Seven of the coolest house conversions from around the world

By
Nicole Frost
October 16, 2017
Let this windmill spin you around. Photo: Airbnb

There are plenty of cool warehouse conversions around, particularly in Australia’s inner-city suburbs, and quite a few beautiful churches repurposed as houses, too.

But what about some of the more ambitious projects?

Denmark: Silos to apartments

“Silo”

The Silo, Nordhavnen, Copenhagen, Denmark. Photo: COBE Architects

This project, based in Copenhagen’s North Harbour area, sees an old grain silo repurposed as an impressive block of apartments, with the top floor turned into a restaurant.

The 17-storey, 38-apartment development was designed by COBE Architects and building finished in May 2017.

England: Ironworks to penthouse

40 wentworth road vaucluse

The Penthouse, Shoreditch High Street. Photo: Urban Spaces UK

Located in the “famous Shoreditch Triangle” (like the Bermuda Triangle, but it’s money that goes missing in this expensive end of town), this three-bedroom penthouse apartment takes up a couple of floors of a former Victorian ironworks.

There is plenty of exposed brick, stainless steel appliances and high ceilings in this quite fancy conversion, which is on the market for £3,750,000 ($6.34 million).

England: Crane to Treehouse Bnb

“Crane”

Canopy and Stars at Crane 29. Canopyandstars.co.uk

This one is in Bristol – it’s Crane 29, designed by Canopy and Stars, a glamping rental service. It’s completely carbon neutral and built from sustainable materials. It’s described as a “sensory treehouse” and decked out with green plant walls and a composting toilet.

The crane was open for bookings via a ballot system from June 9 to September 24 this year, and has a competition going for the final night available in September.

US: Jumbo jet to jumbo jet-shaped forest home

Plane Home

Bruce Campbell’s plane home in the forests of Oregon. Photo: Bruce Campbell, airplanehome.com

Anyone can buy an old bus on Gumtree, stick it in a field and rent it out on Airbnb for $100 a night. True commitment is doing it with a Boeing 747.

With that in mind, meet Bruce Campbell, a retired engineer, from Portland, Oregon. He liked his first jumbo home so much he’s hoping to make second one, and put it in Japan.

And if you want to give the aero-lifestyle a shot before committing to picking up a decommissioned plane, there’s also a (much smaller) plane up on Airbnb in St-Michel-Chef-Chef in France.
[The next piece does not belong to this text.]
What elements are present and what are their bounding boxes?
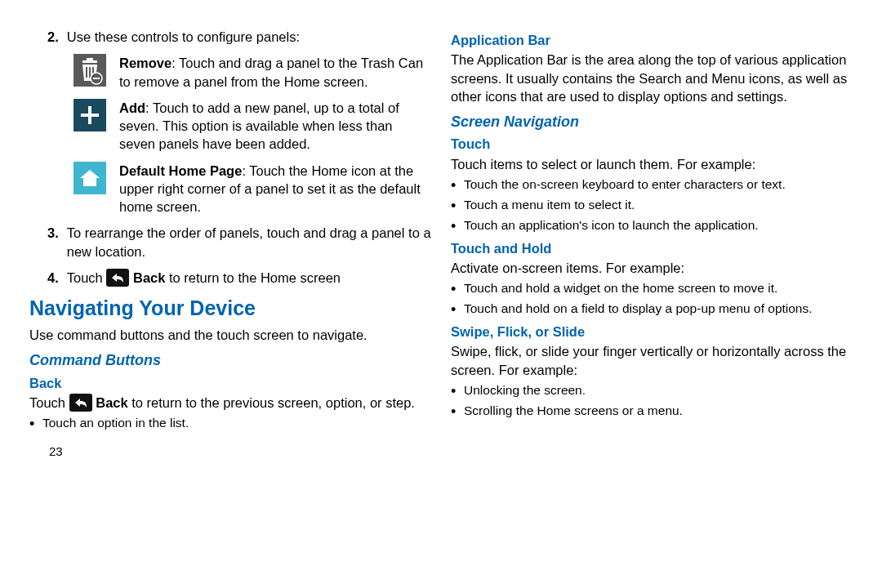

England: Former royal railway station to luxury home

Wolferton, Norfolk.

Wolferton, Norfolk. Photo: Bedfords.co.uk

For £1.5 million pounds ($2.5 million), you could be living surrounded by Queen Elizabeth’s Sandringham Estate, in a luxury home that used to be part of Wolferton’s Royal Train Station.

Sitting on about half a hectare of land, the property has the old ticket office, the platform and some remaining track.

The station was regularly frequented by the royal family in the 1800s, but had shut up shop by 1969. It was run as a museum before being converted to a home by a private developer.

Indonesia: Shipping container to epic Lombok pad

 

A post shared by budi Pradono (@budipradono) on Jul 11, 2017 at 2:47am PDT

Shipping container homes are all the rage – but this Lombok project, designed by Indonesian architect Budi Pradono, is no minimalist metal box sitting in the sun.

It isn’t so much a shipping container conversion as a stunning tropical home with a container inserted in it at an angle.

The striking residence is surrounded by undeveloped forest and paddy fields and the shipping container – all 2.2 metres of it – is set at a 60-degree angle, making up the ceiling in the master bedroom.

The Netherlands: Windmill to Airbnb

Let this Windmill spin you around.

Let this windmill spin you around. Photo: Airbnb

Up for rent through Airbnb for $425 a night, this windmill dates to 1874 and is, well, a windmill you can live in.

It sleeps up to six, and is 15 minutes from Amsterdam – convenient and cute.

If you can’t get enough, there are some other options, such as England’s oldest working windmill, in the Surrey Weald which could be yours for £800,000 ($1.34 million).

Germany: World War II bunker to community space with rooftop garden

The Hilldegarden bunker.

Artist’s impression of the finished Hilldegarden bunker project. Photo: Hilldegarden.org

This is a bonus entry that hasn’t quite been built yet – but planning permission has been granted, which puts it way ahead of some of the other reality-defying concept renders floating around the internet.

The original bunker was built in 300 days in 1942, quite possibly with forced labour, and was used by local Hamburg residents to shelter from bombings. It has already been converted and is home to a nightclub, music school and studios, and will have a memorial centre, museum and hotel added.

To top it off, it will have a 19-metre-tall pyramid and community garden, providing vegie-growing space for local residents.